We present our experience from January 1988-July 2005 with the autologous hypogastric artery as a free interposition graft in four pediatric patients (two boys and two girls), age 7-12 years old, that sustained arterial injuries: two in the superficial femoral (SFA), one in the external iliac (EIA) and another one in the axillary artery (AA).
Mechanism of trauma: Penetrating three cases (one laceration of the SFA with a steel rod, one laceration of the SFA with a boat propeller and one injury to the AA with a packing steel belt) and one case of iatrogenic vascular trauma to the EIA during an inguinal hernia repair.

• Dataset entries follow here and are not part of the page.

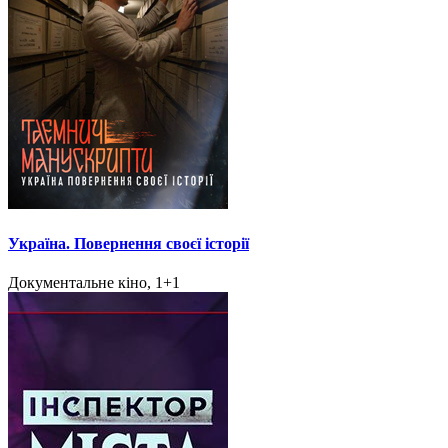
Україна. Повернення своєї історії
Документальне кіно, 1+1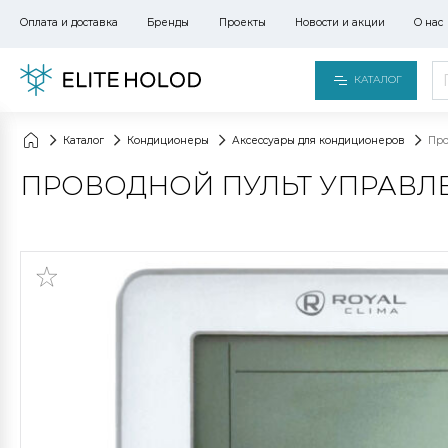
Оплата и доставка
Бренды
Проекты
Новости и акции
О нас
КАТАЛОГ
Каталог
Кондиционеры
Аксессуары для кондиционеров
Про
ПРОВОДНОЙ ПУЛЬТ УПРАВЛЕН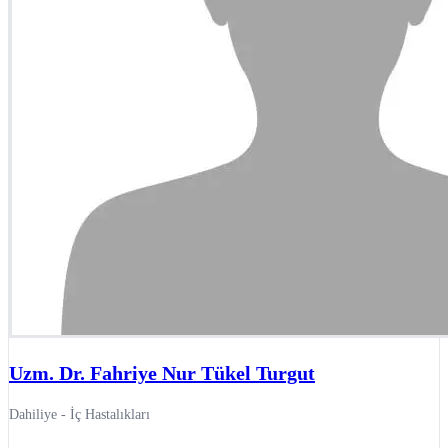
Uzm. Dr. Fahriye Nur Tükel Turgut
Dahiliye - İç Hastalıkları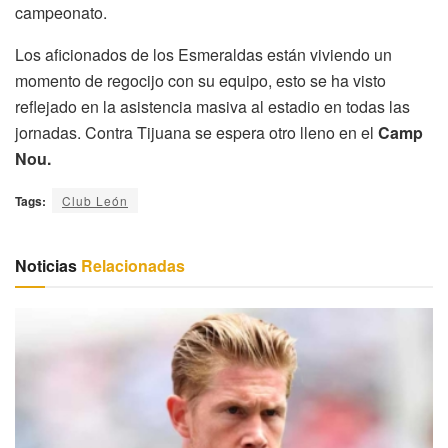
campeonato.
Los aficionados de los Esmeraldas están viviendo un
momento de regocijo con su equipo, esto se ha visto
reflejado en la asistencia masiva al estadio en todas las
jornadas. Contra Tijuana se espera otro lleno en el
Camp
Nou.
Tags:
Club León
Noticias
Relacionadas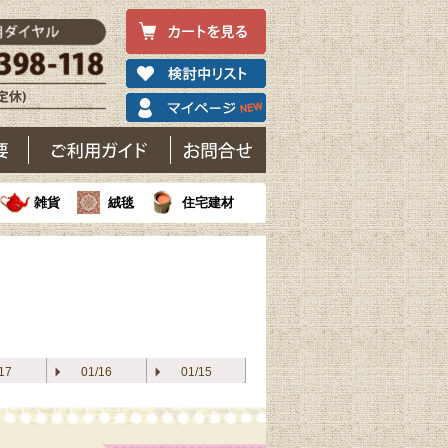
雑貨
絨毯
住宅建材
17
01/16
01/15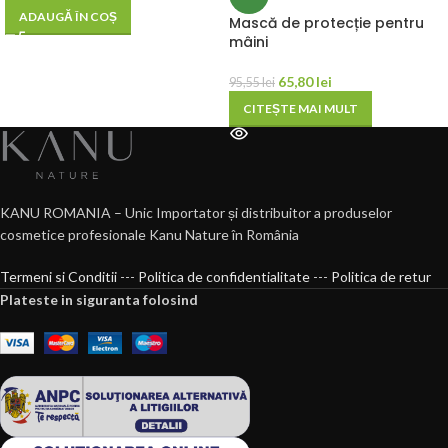
ADAUGĂ ÎN COȘ
Mască de protecție pentru
mâini
65,80
lei
95,55
lei
CITEȘTE MAI MULT
KANU ROMANIA – Unic Importator și distribuitor a produselor
cosmetice profesionale Kanu Nature în România
Termeni si Conditii
---
Politica de confidentialitate
---
Politica de retur
Plateste in siguranta folosind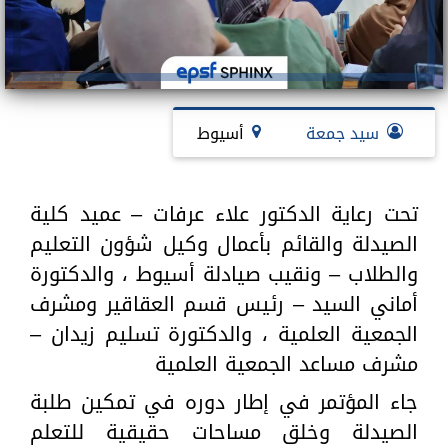
سيد جمعة
أسيوط
تحت رعاية الدكتور علاء عرفات – عميد كلية
الصيدلة والقائم بأعمال وكيل شؤون التعليم
والطلاب – ونقيب صيادلة أسيوط ، والدكتورة
أماني السيد – رئيس قسم العقاقير ومشرف
الجمعية العلمية ، والدكتورة تسليم زيدان –
مشرف مساعد الجمعية العلمية
جاء المؤتمر في إطار دوره في تمكين طلبة
الصيدلة وخلق مساحات حقيقية للتعلم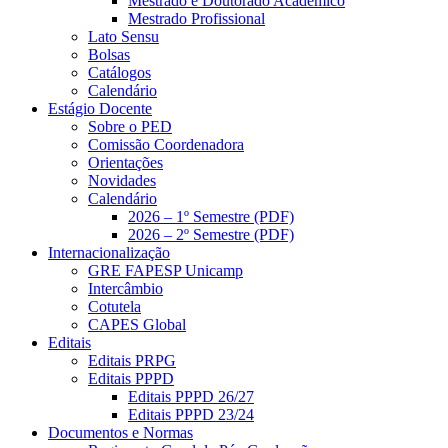
Mestrado e Doutorado Acadêmico
Mestrado Profissional
Lato Sensu
Bolsas
Catálogos
Calendário
Estágio Docente
Sobre o PED
Comissão Coordenadora
Orientações
Novidades
Calendário
2026 – 1º Semestre (PDF)
2026 – 2º Semestre (PDF)
Internacionalização
GRE FAPESP Unicamp
Intercâmbio
Cotutela
CAPES Global
Editais
Editais PRPG
Editais PPPD
Editais PPPD 26/27
Editais PPPD 23/24
Documentos e Normas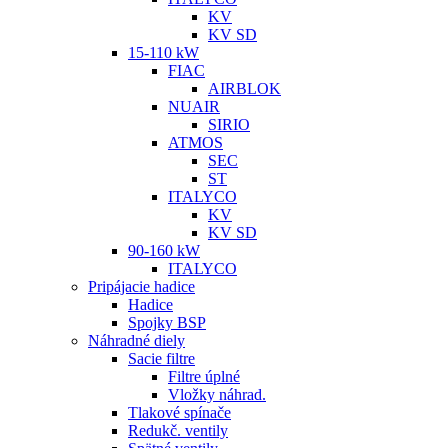
KV
KV SD
15-110 kW
FIAC
AIRBLOK
NUAIR
SIRIO
ATMOS
SEC
ST
ITALYCO
KV
KV SD
90-160 kW
ITALYCO
Pripájacie hadice
Hadice
Spojky BSP
Náhradné diely
Sacie filtre
Filtre úplné
Vložky náhrad.
Tlakové spínače
Redukč. ventily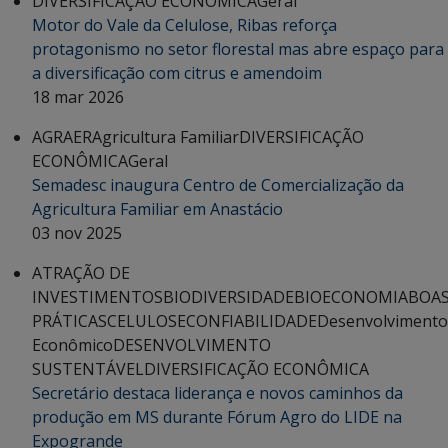
DIVERSIFICAÇÃO ECONÔMICA
Geral
Motor do Vale da Celulose, Ribas reforça
protagonismo no setor florestal mas abre espaço para
a diversificação com citrus e amendoim
18 mar 2026
AGRAER
Agricultura Familiar
DIVERSIFICAÇÃO
ECONÔMICA
Geral
Semadesc inaugura Centro de Comercialização da
Agricultura Familiar em Anastácio
03 nov 2025
ATRAÇÃO DE
INVESTIMENTOS
BIODIVERSIDADE
BIOECONOMIA
BOA
PRÁTICAS
CELULOSE
CONFIABILIDADE
Desenvolvimento
Econômico
DESENVOLVIMENTO
SUSTENTÁVEL
DIVERSIFICAÇÃO ECONÔMICA
Secretário destaca liderança e novos caminhos da
produção em MS durante Fórum Agro do LIDE na
Expogrande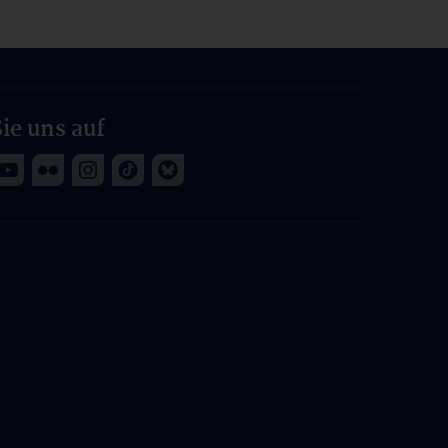
ie uns auf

Concomitant injuries: Brachial plexus in one case, superficial femoral (SFV) vein in two and femur fracture in one.
Clinical symptoms: Bleeding in two, ischemia in one and pseudoaneurysm in one.
Surgical technique: In all the cases a segmental resection of the injuried artery was performed, and a free interposition graft repair using the hypogastric artery with proximal and distal end-to-end anastomosis with interrupted sutures with 7-0 or 8-0 polypropylene. In both patients with injuries to the SFV, a ligation was performed.
Results: There was no mortality. Morbidity: paresis of the upper extremity secondary to injury of the brachial plexus in the case of AA injury.
There was a 100% limb salvage rate, and in a follow-up of 3 to 17 years all grafts are pervious.
Conclusions: In spite of the few reported cases with the autologous hypogastric artery as a free interposition graft to repair pediatric peripheral arterial injuries, it is an excellent option to keep in the repertory of the vascular surgeon.